The Delphi Process
Also called the Delphi method, this is a structured way to get a group of experts to reach a consensus on a complex topic. Widely used in medicine (such as during development of the Phoenix Sepsis Score criteria), it mitigates the logical fallacies such as groupthink and halo effect that may befall a traditional in-person group meeting. The Delphi process renders all interactions anonymous, overseen by a facilitator, and sometimes even remote. The goal is to "sift" through the participants’ collective knowledge and find areas of objective agreement.
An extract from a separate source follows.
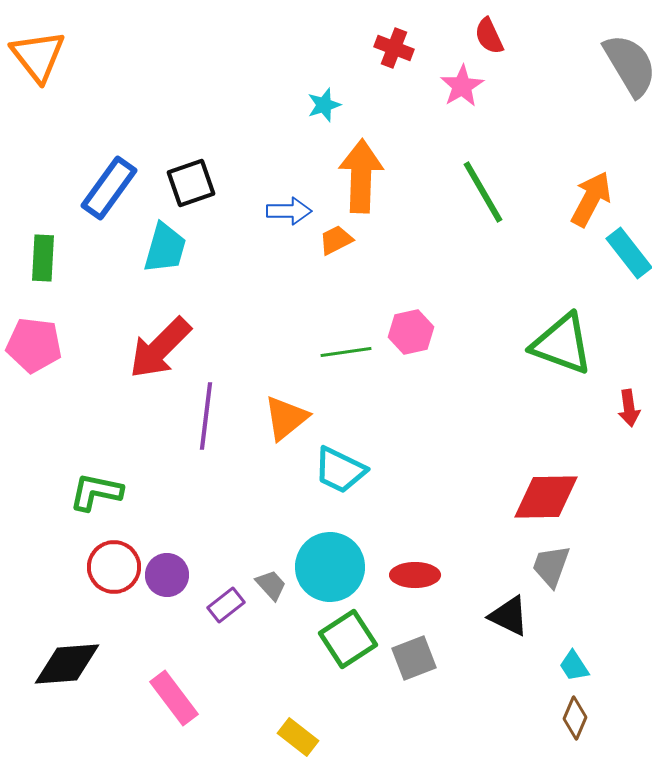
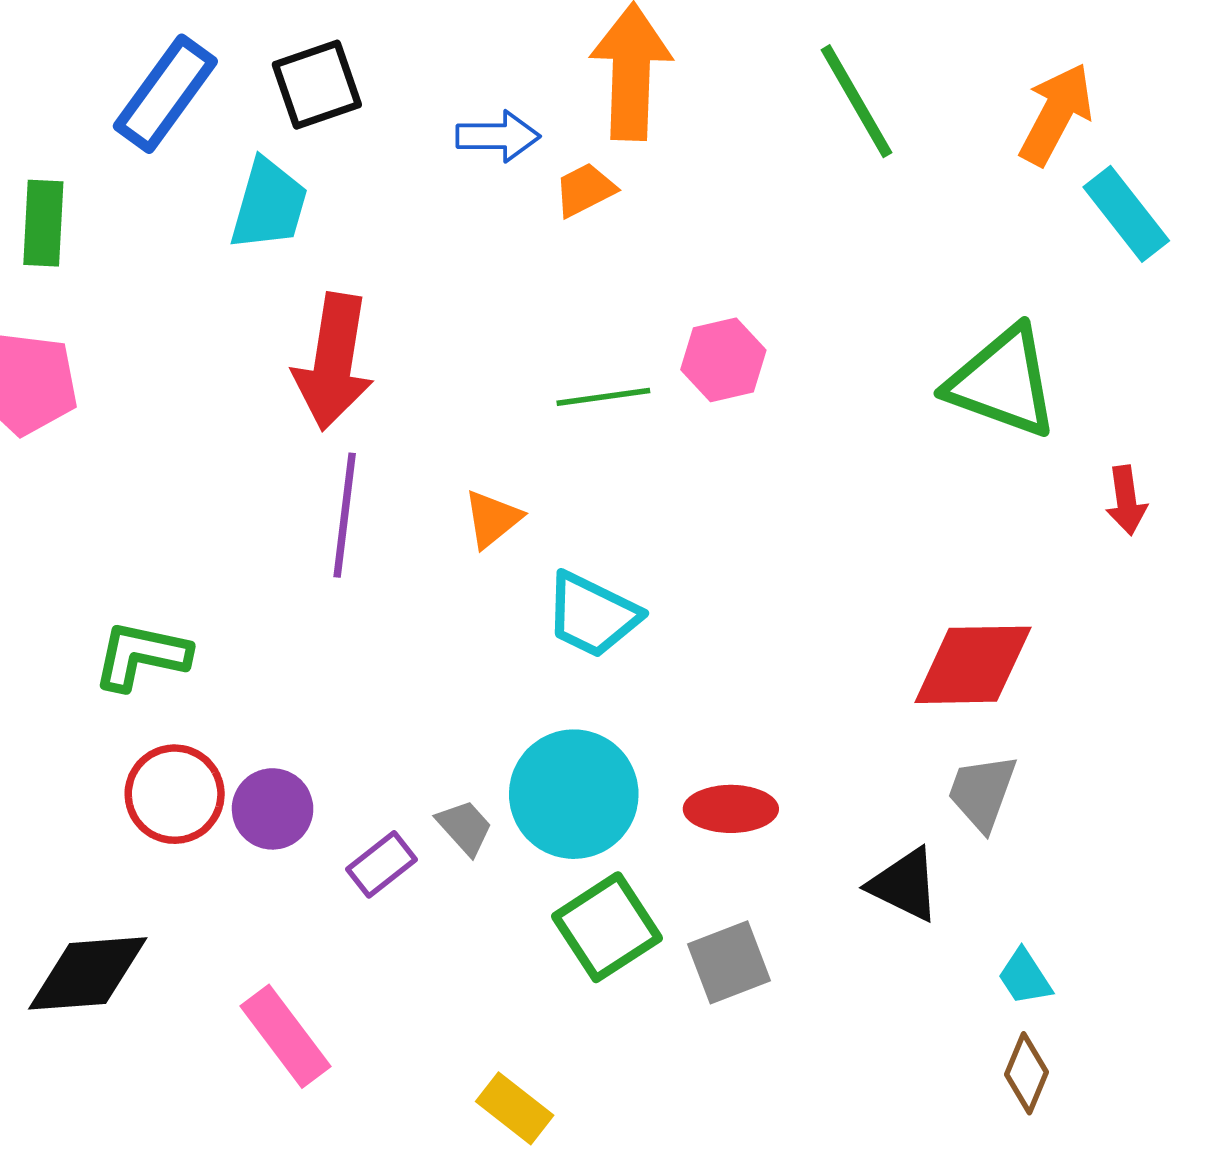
red arrow: (160, 348) -> (334, 362), moved, turned -36
orange triangle: (286, 418) -> (492, 519), size x0.7

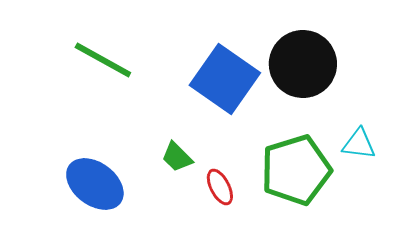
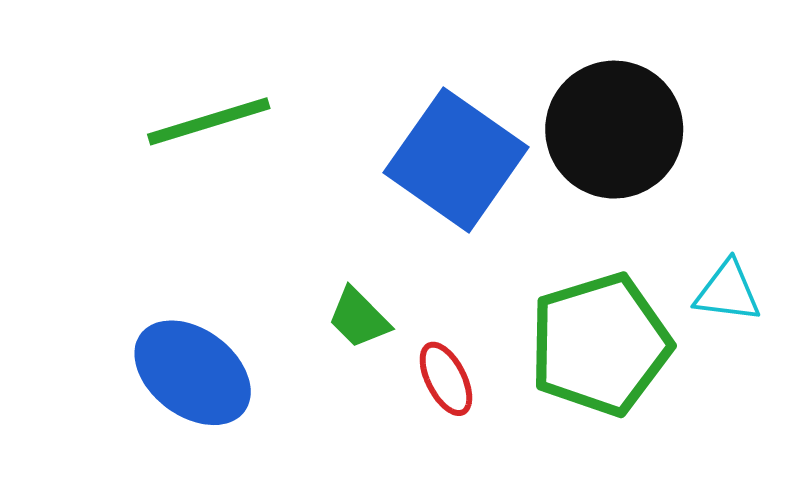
green line: (103, 60) -> (209, 121), turned -46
For example, during development of the Phoenix Sepsis Score, panel participants were first provided large amounts of data detailing the strength of association between a number of abnormalities and pediatric mortality. They were then subjected to a series of votes on matters such as which abnormalities should be included for the scoring system’s development and whether the name “Phoenix criteria/score" was appropriate. Items meeting a predetermined threshold underwent further consideration. For example, 'elevated creatinine' reached the predetermined ≥80% early in the study an underwent further consideration whereas the incidence of dialysis received less than the previously set threshold and is not included in today’s Phoenix Sepsis Score. However, as you can see, elevated creatinine is not considered in today’s Phoenix Sepsis Score—in later rounds of voting, the panel found that a four organ system score was just as sensitive and specific as a similar scoring system considering eight organ systems.
Pitfalls to the Delphi process include the following:
Facilitator Bias: The entire process is controlled by a facilitator who may leadingly phrase initial questions or summarize and re-phrase the expert feedback from each round in a way that steers the group a predetermined way.
Panel Attrition (Dropout): Delphi studies are slow, taking months or even years. Busy, high-level experts may get "survey fatigue" and simply stop responding. If too many people drop out, it can weaken the validity of the final consensus and introduce a survivorship bias where only the most persistent or opinionated experts remain.
Defining "Consensus": What does consensus actually mean? Is it 80% agreement? 75%? 90%? This threshold is often set by the facilitator and can feel arbitrary.
Alternatives to the Delphi process include the nominal group technique as well as the traditional expert panel/consensus conference.